_SUPPLIED MATERIAL_
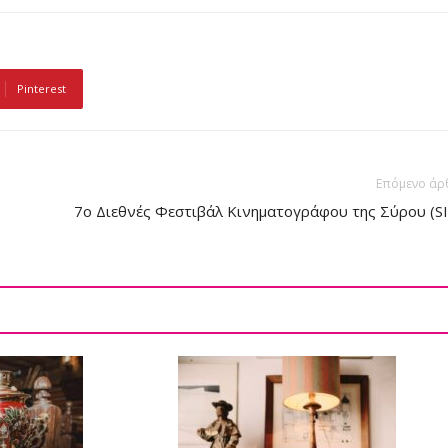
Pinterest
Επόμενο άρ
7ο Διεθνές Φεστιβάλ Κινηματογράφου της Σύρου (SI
* * *
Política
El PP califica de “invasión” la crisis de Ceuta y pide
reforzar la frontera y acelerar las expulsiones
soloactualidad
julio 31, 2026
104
==
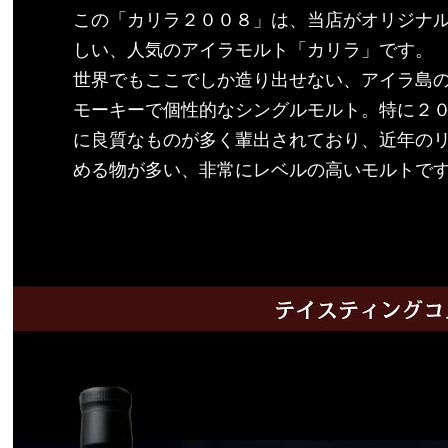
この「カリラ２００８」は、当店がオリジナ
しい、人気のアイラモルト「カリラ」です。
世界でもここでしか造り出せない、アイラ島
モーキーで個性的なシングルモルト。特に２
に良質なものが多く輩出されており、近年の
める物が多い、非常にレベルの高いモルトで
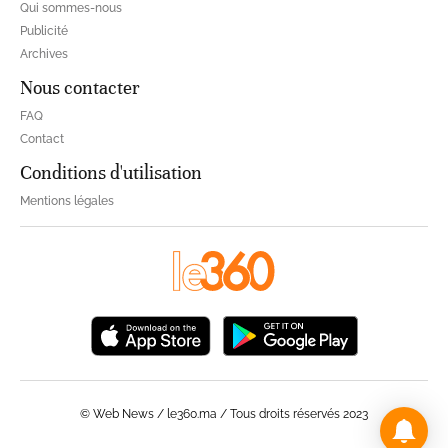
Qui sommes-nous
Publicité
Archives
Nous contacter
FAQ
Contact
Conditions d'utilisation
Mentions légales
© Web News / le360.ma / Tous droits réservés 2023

_TASK DIRECTIONS_
Using the records above, print exactly the lines between the ones containing "モーキーで個性的なシングルモルト。特に２" and "droits réservés 2023", inclusive, and nothing else; no pictures.

_ANSWER AREA_
モーキーで個性的なシングルモルト。特に２
に良質なものが多く輩出されており、近年の
める物が多い、非常にレベルの高いモルトで
Qui sommes-nous
Publicité
Archives
Nous contacter
FAQ
Contact
Conditions d'utilisation
Mentions légales
© Web News / le360.ma / Tous droits réservés 2023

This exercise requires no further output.